Genetics and epigenetics also don’t work in a vacuum. While biology might decide how people feel about their gender, how that feeling is expressed comes down to choices and culture. “It takes culture to set up these gender behaviour categories” explains Dr Bevan “in some cultures people can move between gender categories. In our culture that’s a taboo thing.”
In cultures where that taboo is weaker transgender people often identify as a separate gender entirely. Many American Indian tribes embrace a third gender category sometimes known as a “two-spirit” in which people identify with both male and female spirits.
Other cultures have other, non-binary approaches to gender behaviour. In Southern Asia transgender people sometimes identify as a third gender known as Hijra. Closer to home there are estimated to be about 500 Fa'afafine, a Samoan third gender group, living in New Zealand.
Dr Bevan first told her mother she was a girl when she was five years old and spent years studying the science of transgenderism but she only came out in a letter to her two adult daughters in 2014 after what she estimates was 45 years in the closet.
“I became a psychologist and got into physiology because I was really looking for explanations about myself” she said. “I wanted to understand enough about transgenderism and transsexualism that I felt comfortable doing transition from male to female … All along the way I was grasping for pieces of information - science that would help explain the phenomena. It was personal as well as being of scientific use.”
Dr Bevan also believes it’s important for transgender and transsexual people to be involved in science. “There have been cases where transsexual and transgender people have pulled themselves up by their own bootstraps because no one was willing to do the research or because they didn’t understand enough to do the research” she said.
But support from academic establishments and funding agencies is still lacking.
“So far I’m still waiting on the first grant” she said. “Given the number of people it affects and all the other phenomena ... including suicide … understanding it and dealing with it should be a priority but instead it’s not politically correct.” The suicide rate for transgender people is around 40 percent, 25 times the average.

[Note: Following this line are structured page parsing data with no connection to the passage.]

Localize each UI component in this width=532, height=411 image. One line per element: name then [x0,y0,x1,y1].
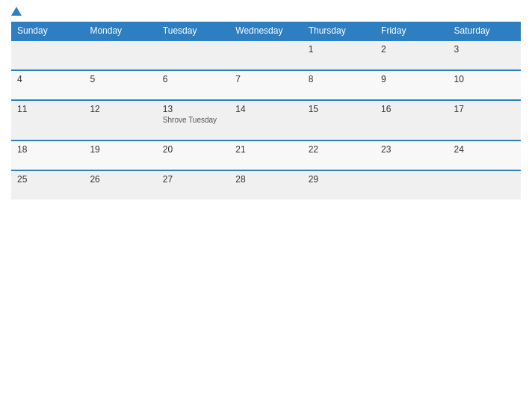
day-number: 21 [235,144,296,155]
calendar-day-cell: 10 [448,70,521,100]
calendar-week-row: 123 [11,40,521,70]
logo-blue-text [11,7,23,16]
day-number: 22 [309,144,369,155]
calendar-day-cell: 7 [229,70,302,100]
day-number: 25 [17,174,78,185]
calendar-week-row: 111213Shrove Tuesday14151617 [11,100,521,140]
calendar-day-cell: 8 [303,70,375,100]
day-number: 2 [381,44,442,55]
header-sunday: Sunday [11,22,84,40]
day-number: 5 [90,74,150,84]
day-number: 17 [454,104,515,114]
calendar-day-cell [448,170,521,200]
calendar-day-cell: 13Shrove Tuesday [157,100,229,140]
calendar-day-cell [229,40,302,70]
calendar-day-cell: 28 [229,170,302,200]
day-number: 4 [17,74,78,84]
day-event: Shrove Tuesday [163,116,217,124]
day-number: 19 [90,144,150,155]
day-number: 20 [163,144,223,155]
day-number: 10 [454,74,515,84]
day-number: 28 [235,174,296,185]
calendar-day-cell: 26 [84,170,156,200]
header [11,7,521,16]
calendar-day-cell [157,40,229,70]
calendar-day-cell: 23 [375,140,448,170]
calendar-day-cell: 29 [303,170,375,200]
header-saturday: Saturday [448,22,521,40]
calendar-day-cell: 18 [11,140,84,170]
day-number: 24 [454,144,515,155]
calendar-day-cell: 4 [11,70,84,100]
calendar-day-cell: 12 [84,100,156,140]
day-number: 3 [454,44,515,55]
day-number: 23 [381,144,442,155]
day-number: 29 [309,174,369,185]
calendar-day-cell: 25 [11,170,84,200]
calendar-day-cell: 19 [84,140,156,170]
calendar-header: Sunday Monday Tuesday Wednesday Thursday… [11,22,521,40]
calendar-day-cell: 17 [448,100,521,140]
day-number: 6 [163,74,223,84]
header-monday: Monday [84,22,156,40]
calendar-day-cell: 5 [84,70,156,100]
calendar-day-cell: 9 [375,70,448,100]
logo [11,7,23,16]
day-number: 14 [235,104,296,114]
calendar-day-cell: 3 [448,40,521,70]
calendar-day-cell [375,170,448,200]
calendar-day-cell [11,40,84,70]
calendar-day-cell: 21 [229,140,302,170]
calendar-day-cell: 27 [157,170,229,200]
calendar-day-cell [84,40,156,70]
day-number: 11 [17,104,78,114]
day-number: 26 [90,174,150,185]
day-number: 27 [163,174,223,185]
day-number: 16 [381,104,442,114]
day-number: 9 [381,74,442,84]
calendar-day-cell: 1 [303,40,375,70]
day-number: 13 [163,104,223,114]
day-number: 15 [309,104,369,114]
header-wednesday: Wednesday [229,22,302,40]
calendar-day-cell: 15 [303,100,375,140]
days-header-row: Sunday Monday Tuesday Wednesday Thursday… [11,22,521,40]
calendar-day-cell: 22 [303,140,375,170]
calendar-week-row: 45678910 [11,70,521,100]
day-number: 8 [309,74,369,84]
header-tuesday: Tuesday [157,22,229,40]
logo-triangle-icon [11,7,22,16]
day-number: 12 [90,104,150,114]
day-number: 1 [309,44,369,55]
calendar-day-cell: 6 [157,70,229,100]
calendar-day-cell: 16 [375,100,448,140]
day-number: 18 [17,144,78,155]
calendar-week-row: 18192021222324 [11,140,521,170]
calendar-page: Sunday Monday Tuesday Wednesday Thursday… [0,0,532,411]
calendar-day-cell: 14 [229,100,302,140]
calendar-table: Sunday Monday Tuesday Wednesday Thursday… [11,22,521,200]
calendar-day-cell: 20 [157,140,229,170]
calendar-day-cell: 24 [448,140,521,170]
calendar-body: 12345678910111213Shrove Tuesday141516171… [11,40,521,200]
calendar-day-cell: 2 [375,40,448,70]
day-number: 7 [235,74,296,84]
calendar-week-row: 2526272829 [11,170,521,200]
header-thursday: Thursday [303,22,375,40]
header-friday: Friday [375,22,448,40]
calendar-day-cell: 11 [11,100,84,140]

That sounds bad enough but Dana Bevan said the actual suicide rate is probably higher because at least some transgender people are killing themselves without ever coming out.
Dr Bevan believes those figures are an argument for better support for the mental and physical health of transgender people by insurers and governments. “Actuaries have found it’s a break even deal. If you cover transgenderism and transsexualism the money you spend in operations and treatment is more than made up for by the reduction in suicide attempts and depression treatment and other things” she said.